O resgate aconteceu na segunda-feira (9), quando voluntários e bombeiros de Pato Branco encontraram a capivara com diversas escoriações, incluindo um corte na região da mandíbula. O animal foi encaminhado para a regional do Instituto Água e Terra (IAT) em Pato Branco, que integra a rede de apoio à fauna silvestre coordenada pelo órgão estadual.
Após avaliação veterinária, a capivara foi transferida para o CETRAS, onde ficou seis dias em recuperação, recebendo cuidados específicos para suas lesões. Com a melhora do estado de saúde, os técnicos do IAT constataram que o animal estava apto para retornar à natureza, realizando a soltura na semana passada.
Hydrochoerus hydrochaeris é o nome científico da capivara, o maior roedor do mundo. Esses animais são herbívoros, alimentando-se principalmente de capim, grama, ervas e vegetação aquática. Seu habitat natural inclui manguezais, savanas, lagos, rios e pântanos – sempre próximos a corpos d'água permanentes, áreas alagáveis ou represas.
A água tem função vital para as capivaras: serve como esconderijo e proteção contra predadores naturais, além de ser essencial para reprodução, alimentação e regulação da temperatura corporal. Uma adaptação interessante são as pequenas membranas entre os dedos, que dão mais eficiência ao nado.

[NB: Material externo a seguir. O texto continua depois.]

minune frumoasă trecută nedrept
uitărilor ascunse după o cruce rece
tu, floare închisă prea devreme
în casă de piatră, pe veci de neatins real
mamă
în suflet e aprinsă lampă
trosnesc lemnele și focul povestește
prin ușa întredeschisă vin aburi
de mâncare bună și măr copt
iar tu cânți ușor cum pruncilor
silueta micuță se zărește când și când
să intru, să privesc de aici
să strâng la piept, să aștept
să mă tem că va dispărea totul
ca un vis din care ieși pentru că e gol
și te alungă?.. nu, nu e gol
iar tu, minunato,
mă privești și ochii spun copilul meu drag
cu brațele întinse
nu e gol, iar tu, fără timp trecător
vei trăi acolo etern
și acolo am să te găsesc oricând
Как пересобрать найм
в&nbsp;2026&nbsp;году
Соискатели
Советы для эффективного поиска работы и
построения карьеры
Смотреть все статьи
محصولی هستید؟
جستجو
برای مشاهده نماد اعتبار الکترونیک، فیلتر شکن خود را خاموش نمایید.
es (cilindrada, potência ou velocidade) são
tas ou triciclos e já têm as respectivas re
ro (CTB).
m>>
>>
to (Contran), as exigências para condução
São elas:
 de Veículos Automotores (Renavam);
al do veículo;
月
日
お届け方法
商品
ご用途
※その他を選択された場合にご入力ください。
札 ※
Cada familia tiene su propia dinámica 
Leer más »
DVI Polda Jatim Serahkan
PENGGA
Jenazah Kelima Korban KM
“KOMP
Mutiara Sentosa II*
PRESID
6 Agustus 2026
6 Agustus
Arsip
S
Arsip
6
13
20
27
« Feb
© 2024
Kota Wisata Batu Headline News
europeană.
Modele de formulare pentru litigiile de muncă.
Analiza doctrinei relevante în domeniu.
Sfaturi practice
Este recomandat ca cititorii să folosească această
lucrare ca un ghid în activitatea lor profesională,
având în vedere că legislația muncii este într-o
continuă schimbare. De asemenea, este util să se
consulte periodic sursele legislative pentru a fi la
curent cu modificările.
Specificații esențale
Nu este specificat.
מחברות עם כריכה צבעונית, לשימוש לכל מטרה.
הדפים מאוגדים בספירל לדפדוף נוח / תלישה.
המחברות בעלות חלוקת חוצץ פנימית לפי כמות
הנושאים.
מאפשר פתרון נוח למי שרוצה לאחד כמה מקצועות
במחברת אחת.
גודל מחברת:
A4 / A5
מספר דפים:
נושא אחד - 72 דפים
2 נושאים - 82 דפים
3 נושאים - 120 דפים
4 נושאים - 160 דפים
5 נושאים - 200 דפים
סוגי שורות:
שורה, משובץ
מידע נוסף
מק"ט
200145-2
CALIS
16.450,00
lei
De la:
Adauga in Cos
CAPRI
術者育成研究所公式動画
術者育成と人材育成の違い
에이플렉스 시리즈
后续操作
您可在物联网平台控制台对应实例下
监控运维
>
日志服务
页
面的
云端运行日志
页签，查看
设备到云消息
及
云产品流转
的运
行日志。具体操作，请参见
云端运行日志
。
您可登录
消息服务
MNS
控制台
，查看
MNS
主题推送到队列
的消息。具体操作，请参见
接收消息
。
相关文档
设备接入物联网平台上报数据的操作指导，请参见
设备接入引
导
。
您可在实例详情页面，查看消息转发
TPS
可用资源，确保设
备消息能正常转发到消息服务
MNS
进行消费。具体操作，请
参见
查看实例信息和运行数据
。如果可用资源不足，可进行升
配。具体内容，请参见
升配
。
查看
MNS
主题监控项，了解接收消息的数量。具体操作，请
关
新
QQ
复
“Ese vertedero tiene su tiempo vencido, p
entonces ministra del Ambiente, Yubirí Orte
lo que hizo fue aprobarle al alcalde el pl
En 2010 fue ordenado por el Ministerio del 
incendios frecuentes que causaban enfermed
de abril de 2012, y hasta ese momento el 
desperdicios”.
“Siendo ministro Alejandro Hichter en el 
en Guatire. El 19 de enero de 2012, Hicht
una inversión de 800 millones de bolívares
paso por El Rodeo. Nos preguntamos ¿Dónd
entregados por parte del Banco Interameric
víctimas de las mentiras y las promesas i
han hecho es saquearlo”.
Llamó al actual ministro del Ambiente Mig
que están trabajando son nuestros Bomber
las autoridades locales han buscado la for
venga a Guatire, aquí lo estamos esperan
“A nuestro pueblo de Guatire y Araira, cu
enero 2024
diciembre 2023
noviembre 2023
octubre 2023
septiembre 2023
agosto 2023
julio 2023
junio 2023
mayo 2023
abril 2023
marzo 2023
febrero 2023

O período de gestação das capivaras é de aproximadamente cinco meses, resultando em ninhadas que costumam ter cerca de cinco filhotes. A espécie é comum em várias regiões do Brasil e desempenha papel importante nos ecossistemas onde vive.
O Instituto Água e Terra mantém uma rede de apoio à fauna silvestre no Paraná, que inclui centros especializados como o CETRAS. Recentemente, o órgão também participou de operações como a que resgatou 42 aves de cativeiro em Assis Chateaubriand, em parceria com a Polícia Civil do Paraná (PCPR).
Ajude a fauna – Ao avistar algum animal silvestre ferido ou para denúncias de atividades ilegais contra animais, entre em contato por meio da Ouvidoria do Instituto Água e Terra (IAT). Se preferir, ligue para o Disque Denúncia 181. Informe de forma objetiva e precisa a localização e o que aconteceu com o animal. Quanto mais detalhes sobre a ocorrência, melhor será a apuração dos fatos e mais rapidamente as equipes conseguem fazer o atendimento.
O IAT também criou recentemente um novo canal para denúncias de crimes ambientais no Paraná, reforçando as ferramentas disponíveis para a população colaborar com a proteção da biodiversidade.